FHL1 encodes four-and-a-half-LIM protein 1, which is expressed in cardiac and skeletal muscle. It contains LIM domains, which are tandem zinc-finger motifs. There appear to be 3 isoforms of four-and-a-half-LIM protein 1, and these isoforms have multiple functions either in the cytoplasm or nucleus (Shathasivam et al 2010). All of the other genes implicated so far in Emery-Dreifuss muscular dystrophy encode proteins of the nuclear envelope. Given the different subcellular localizations of four-and-a-half-LIM protein 1 and the hypertrophic rather than dilated cardiomyopathy linked to FHL1 mutations, perhaps the clinical disease caused by these mutations should be classified as something other than Emery-Dreifuss muscular dystrophy.

Emery-Dreifuss muscular dystrophy 7 (EDMD7)

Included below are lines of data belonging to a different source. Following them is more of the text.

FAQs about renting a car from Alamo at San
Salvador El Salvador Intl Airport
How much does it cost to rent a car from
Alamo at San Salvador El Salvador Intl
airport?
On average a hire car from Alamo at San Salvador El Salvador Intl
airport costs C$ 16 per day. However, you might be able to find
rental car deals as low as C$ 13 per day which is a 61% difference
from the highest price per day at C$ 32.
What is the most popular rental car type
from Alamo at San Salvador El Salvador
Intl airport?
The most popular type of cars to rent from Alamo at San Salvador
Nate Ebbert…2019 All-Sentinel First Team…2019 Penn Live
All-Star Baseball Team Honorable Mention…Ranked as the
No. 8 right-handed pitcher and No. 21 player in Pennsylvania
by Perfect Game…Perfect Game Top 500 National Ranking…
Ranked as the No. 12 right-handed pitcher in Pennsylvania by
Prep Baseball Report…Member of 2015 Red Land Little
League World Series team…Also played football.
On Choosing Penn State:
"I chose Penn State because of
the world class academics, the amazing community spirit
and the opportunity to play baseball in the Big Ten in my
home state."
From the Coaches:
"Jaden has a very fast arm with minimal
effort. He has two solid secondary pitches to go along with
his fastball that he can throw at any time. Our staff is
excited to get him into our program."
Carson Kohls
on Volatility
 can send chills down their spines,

LUMA is an integral protein of the inner nuclear membrane (Dreger et al 2001). Mutations in TMEM43 encoding LUMA were originally identified in families with arrhythmogenic right ventricular cardiomyopathy (Merner et al 2008). Heterozygous mutations in TMEM43 have also been identified in 2 sporadic patients with an Emery-Dreifuss muscular dystrophy phenotype, including a cardiac conduction disease (Liang et al 2011).

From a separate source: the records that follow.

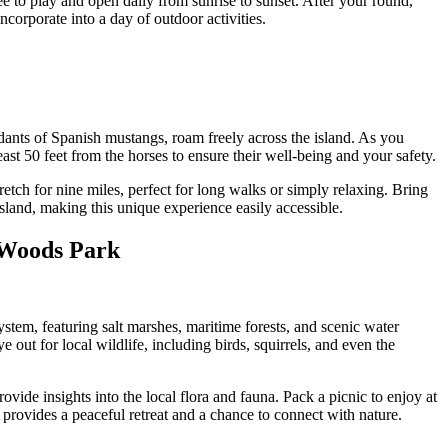
ee to play and open daily from sunrise to sunset. After your round,
incorporate into a day of outdoor activities.
endants of Spanish mustangs, roam freely across the island. As you
east 50 feet from the horses to ensure their well-being and your safety.
tch for nine miles, perfect for long walks or simply relaxing. Bring
Island, making this unique experience easily accessible.
e Woods Park
system, featuring salt marshes, maritime forests, and scenic water
 out for local wildlife, including birds, squirrels, and even the
vide insights into the local flora and fauna. Pack a picnic to enjoy at
 provides a peaceful retreat and a chance to connect with nature.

Emery-Dreifuss muscular dystrophy-like myopathy caused by TOR1AIP1 mutation

TOR1AIP1 encodes lamina-associated polypeptide 1, an integral protein of the inner nuclear membrane associated with lamins in the nucleus and the AAA+ ATPase torsinA in the perinuclear space (Senior and Gerace 1988; Goodchild and Dauer 2005). Lamina-associated polypeptide 1 was shown to bind to emerin, and its depletion from skeletal muscle and the heart causes muscular dystrophy and cardiac dysfunction in mice (Shin et al 2013; 2014). Kayman-Kurekci and colleagues have described a consanguineous family with 3 affected individuals with variable proximal and distal skeletal muscle weakness and atrophy, rigid spine, contractures of the proximal and distal interphalangeal hand joints, and cardiomyopathy (Kayman-Kurekci et al 2014). The affected individuals had a homozygous frameshift mutation in TOR1AIP1 that resulted in a premature stop codon and lack of expression of the 1B isoform of lamina-associated protein 1 in muscle. A single patient has also been reported with a TOR1AIP1 mutation causing dystonia and cerebellar atrophy, and the patient also had cardiomyopathy and severe contractors of the Achilles tendons (Dorboz et al 2014).

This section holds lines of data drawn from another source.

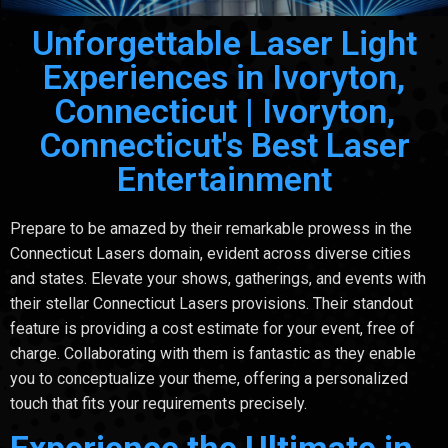
Unforgettable Laser Light
Experiences in Ivoryton,
Connecticut | Ivoryton,
Connecticut's Best Laser
Entertainment
Prepare to be amazed by their remarkable prowess in the
Connecticut Lasers domain, evident across diverse cities
and states. Elevate your shows, gatherings, and events with
their stellar Connecticut Lasers provisions. Their standout
feature is providing a cost estimate for your event, free of
charge. Collaborating with them is fantastic as they enable
you to conceptualize your theme, offering a personalized
touch that fits your requirements precisely.
Experience the Ultimate in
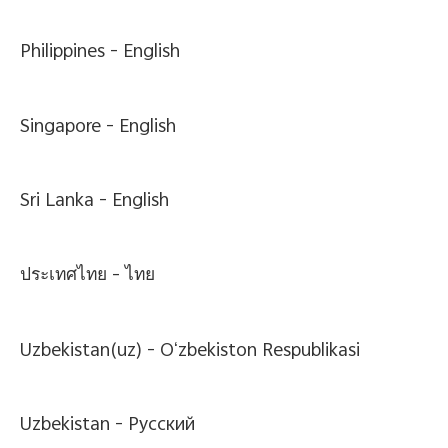
Philippines -
English
Singapore -
English
Sri Lanka -
English
ประเทศไทย -
ไทย
Uzbekistan(uz) -
Oʻzbekiston Respublikasi
Uzbekistan -
Pусский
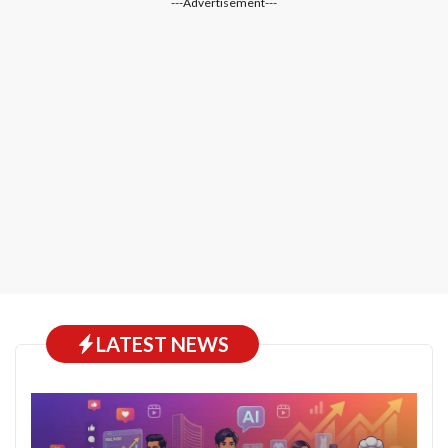
---Advertisement---
LATEST NEWS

Emery-Dreifuss muscular dystrophy-like myopathy is caused by SUN1 and SUN2 mutations

Meinke and colleagues identified nonsynonymous SUN1 and SUN2 mutations in 3 individuals who had Emery-Dreifuss muscular dystrophy-like phenotypes (Meinke et al 2014). One sporadic patient had a heterozygous amino acid substitution in a region of Sun1 with a high degree of evolutionary conservation. Another patient was compound heterozygous for amino acid substitutions in Sun1 with 1 variant inherited from each unaffected parent. Another sporadic patient carried heterozygous amino acid substitutions in both Sun1 and Sun2 in evolutionarily conserved parts of the proteins. No segregation of the variants among affected and unaffected family members was reported.